Thermoelectric transport properties of PbTe under pressure

Abstract

In this work, we present a comprehensive picture of structural, dynamical, electronic, and transport properties of PbTe at ambient and high pressures. The first-principles linear-response calculations show that there exists an anharmonic instability of the optical branch phonon at the Brillouin-zone (BZ) center and soft phonons at the BZ boundary X point. The $\mathbit{k}$-dependent soft modes may lead to substantial changes in the thermal conductivity when the pressure is applied. The electronic band structure of both $B1$ and $Pnma$ phases are investigated by full potential method with various exchange-correlation functionals. Under pressure there is a band-gap closure as well as reopening within $B1$ structure whereas for $Pnma$ phase only the gap closure is observed. Their thermoelectric transport properties are studied by exploring their energy bands based on Boltzmann transport theory. We found that $n$-doped $Pnma$ phase at 6.7 GPa has better thermoelectric performance than $B1$ phase at ambient condition, while for the $p$-doped case, $B1$ phase has much better thermoelectric properties. Energy band gap does play an important role in thermoelectric performance.
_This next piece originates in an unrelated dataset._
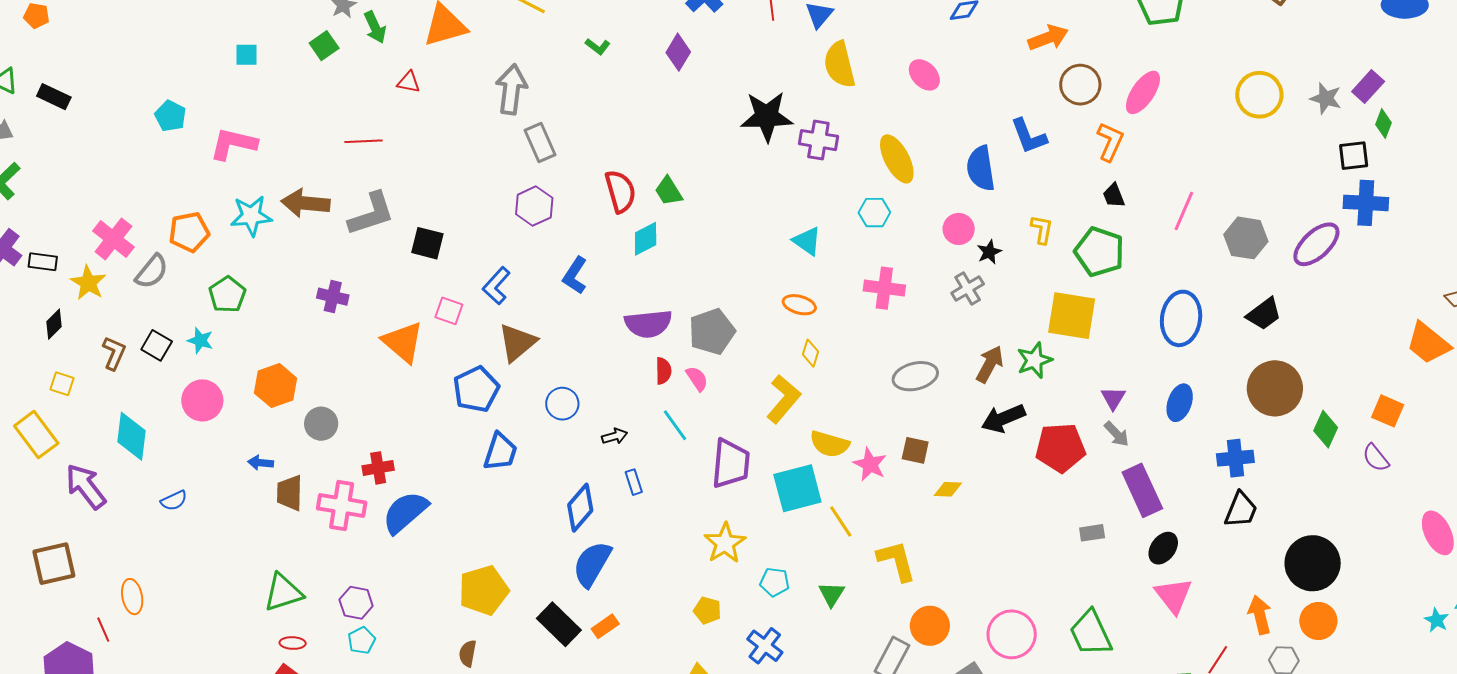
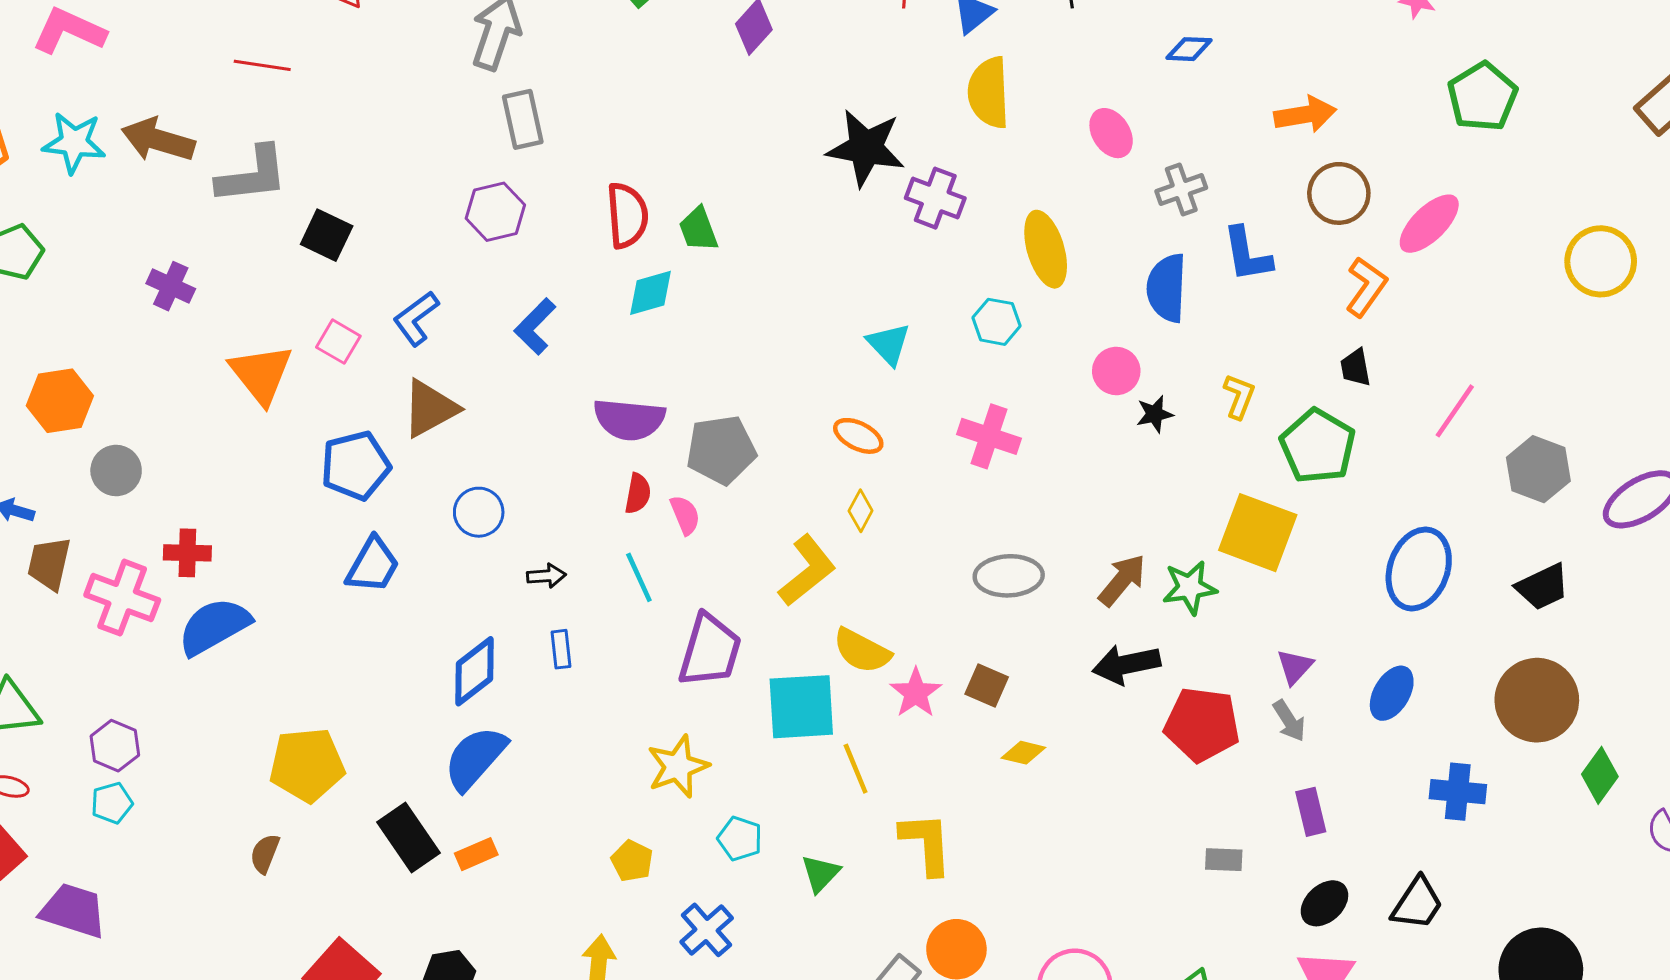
gray cross: (968, 289) -> (1181, 189), moved
purple rectangle: (1142, 490) -> (1311, 812), size x0.6
black trapezoid: (1241, 510) -> (1417, 903), moved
At 300 K, modifications of thermoelectric properties caused by band-gap variation can be observed only at a low doping level, at 600 K the influence can be detected in mid-to-high doping levels. The detailed analysis of thermoelectric properties as respect to temperatures and carrier concentrations reveal that in the low-doping case the optimal performance occurs in 300--450 K temperature range but for mid-to-high doping cases the optimal working temperature increase to higher range. With the pressure applied, the thermoelectric response shows many interesting features. The thermoelectric figure of merit $(ZT)$ for $B1$ phase achieves its maximum at middoping region with $\ensuremath{\sim}8\text{ }\text{GPa}$ for $p$ doping and above 18 GPa for $n$ doping. In the $Pnma$ case, $ZT$ values are more sensitive to doping than to pressure, and there is small difference between the 300 and 600 K results. These findings are expected to be useful in searching an optimal combination of doping level, working temperature, and pressure in order to achieve higher $ZT$ in PbTe-based materials.